И вот за вычетом этих двенадцати — только и останется то, что можно назвать Русь, как называли издавна
(слово «русский» веками обнимало малороссов, великороссов и белорусов), или — Россия (название с XVIII
века) или, по верному смыслу теперь: Российский Союз.
И все равно — еще останется в нем сто народов и народностей, от вовсе немалых до вовсе малых. И вот
тут-то, с этого порога — можно и надо проявить нам всем великую мудрость и доброту, только от этого
момента можно и надо приложить все силы разумности и сердечности, чтоб утвердить плодотворную
содружность наций, и цельность каждой в ней культуры, и сохранность каждого в ней языка.
СЛОВО К ВЕЛИКОРОССАМ
Еще в начале века наш крупный государственный ум С. Е. Крыжановский предвидел: «Коренная Россия не
располагает запасом культурных и нравственных сил для ассимиляции всех окраин. Это истощает русское
национальное ядро.»
А ведь то сказано было — в богатой, цветущей стране, и прежде всех миллионных истреблений нашего
народа, да не слепо подряд, а уцеленно выбивавших самый русский отбор.
А уж сегодня это звучит с тысячекратным смыслом: нет у нас сил на окраины, ни хозяйственных сил, ни
духовных. Нет унас сил на Империю! — и не надо, и свались она с наших плеч: она размозжает нас, и
высасывает, и ускоряет нашу гибель.
Я с тревогой вижу, что пробуждающееся русское национальное самосознание во многой доле своей никак
не может освободиться от пространнодержавного мышления, от имперского дурмана, переняло от
коммунистов никогда не существовавший дутый «советский патриотизм» и гордится той «великой советской
державой», которая в эпоху чушки Ильича-второго только изглодала последнюю производительность наших
десятилетий на бескрайние и никому не нужные (и теперь вхолостую уничтожаемые) вооружения, опозорила
нас, представила всей планете как лютого жадного безмерного захватчика — когда наши колени уже дрожат,
вот-вот мы свалимся от бессилия.

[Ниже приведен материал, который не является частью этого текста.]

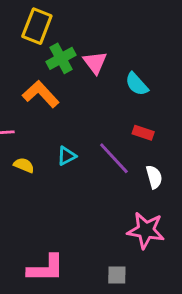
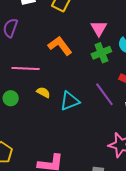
green cross: (61, 58) -> (101, 53), moved
cyan triangle: (67, 156) -> (70, 101), moved, size x1.5

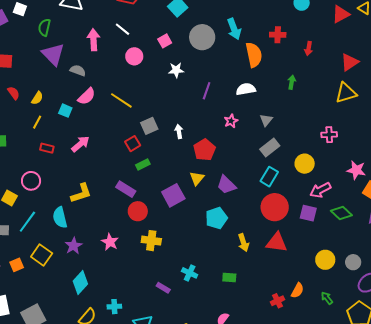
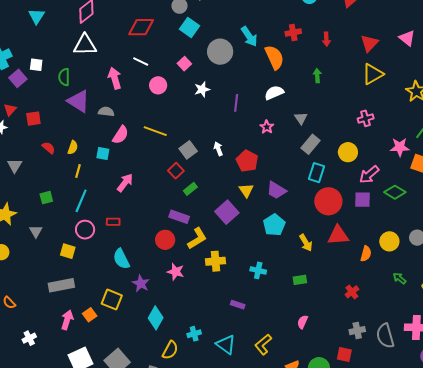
red rectangle: (47, 148) -> (113, 222), moved
yellow L-shape: (81, 193) -> (197, 238), moved
red circle: (138, 211) -> (165, 240), moved
cyan line: (27, 222) -> (81, 201), moved
cyan cross: (190, 273) -> (258, 270), moved
orange semicircle: (297, 290) -> (366, 254), moved

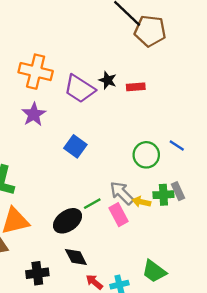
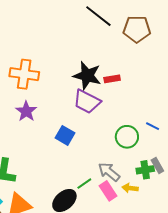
brown pentagon: (150, 31) -> (137, 29), moved
black star: (108, 80) -> (87, 76), size x1.8
purple trapezoid: (80, 89) -> (87, 102), moved
yellow arrow: (141, 202) -> (130, 188), moved

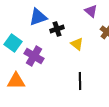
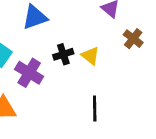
black cross: (57, 29) -> (63, 54), moved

Это вреднейшее искривление нашего сознания: «зато большая страна, с
нами везде считаются», — это и есть, уже при нашем умирании, беззаветная поддержка коммунизма. Могла
же Япония примириться, отказаться и от международной миссии и от заманчивых политических авантюр — и
сразу расцвела.
Надо теперь жестко выбрать: между Империей, губящей прежде всего нас самих, — и духовным и
телесным спасением нашего же народа.
Все знают: растет наша смертность, и превышает рождения, — мы так исчезнем с Земли! Держать великую
Империю — значит вымертвлять свой собственный народ. Зачем этот разнопестрый сплав? — чтобы русским
потерять свое неповторимое лицо? Не к широте Державы мы должны стремиться, а к ясности нашего духа в
остатке ее. Отделением двенадцати республик, этой кажущейся жертвой — Россия, напротив, освободит сама
себя для драгоценного внутреннего развития, наконец обратит внимание и прилежание на саму себя. Да в
нынешнем смешении — какая надежда и на сохранение, развитие русской культуры? все меньшая, все идет —
в перемес и в перемол.
К сожалению, этот мираж «единонеделимства» 70 лет несла через свою нищету и беды и наша стойкая,
достойная русская эмиграция. Да ведь для «единонеделимца» 1914 года — и Польша «наша» (взбалмошная
фантазия Александра I «осчастливить» ее своим попечительством), и никак «отдать» ее нельзя. Но кто
возьмется настаивать на этом сегодня? Неужели Россия обеднилась от отделения Польши и Финляндии? Да
только распрямилась. И так — еще больше распрямимся от давящего груза «среднеазиатского подбрюшья»,
столь же необдуманного завоевания Александра II, — лучше б эти силы он потратил на недостроенное здание
своих реформ, на рождение подлинно народного земства.
146
Наш философ этого века Ив. А. Ильин писал, что духовная жизнь народа важней охвата его территории или
даже хозяйственного богатства; выздоровление и благоденствие народа несравненно дороже всяких внешних
престижных целей.
Да окраины уже реально отпадают. Не ждать же нам, когда наши беженцы беспорядочно хлынут оттуда
уже миллионами.
Надо перестать попугайски повторять: «мы гордимся, что мы русские», «мы гордимся своей необъятной
родиной», «мы гордимся...». Надо понять, что после всего того, чем мы заслуженно гордились, наш народ
отдался духовной катастрофе Семнадцатого года (шире: 1915-1932), и с тех пор мы — до жалкости не прежние,
и уже нельзя в наших планах на будущее заноситься: как бы восстановить государственную мощь и внешнее
величие прежней России. Наши деды и отцы, «втыкая штык землю» во время смертной войны, дезертируя,
чтобы пограбить соседей у себя дома, — уже тогда сделали выбор за нас — пока на одно столетие, а то,
смотри, и на два. Не гордиться нам и советско-германской войной, на которой мы уложили за 30 миллионов,
вдесятеро гуще, чем враг, и только утвердили над собой деспотию. Не «гордиться» нам, не протягивать лапы к
чужим жизням — а осознать свой народ в провале измождающей болезни, и молиться, чтобы послал нам Бог
выздороветь, и разум действий для того.
А если верно, что Россия эти десятилетия отдавала свои жизненные соки республикам, — так и
хозяйственных потерь мы от этого не понесем, только экономия физических сил.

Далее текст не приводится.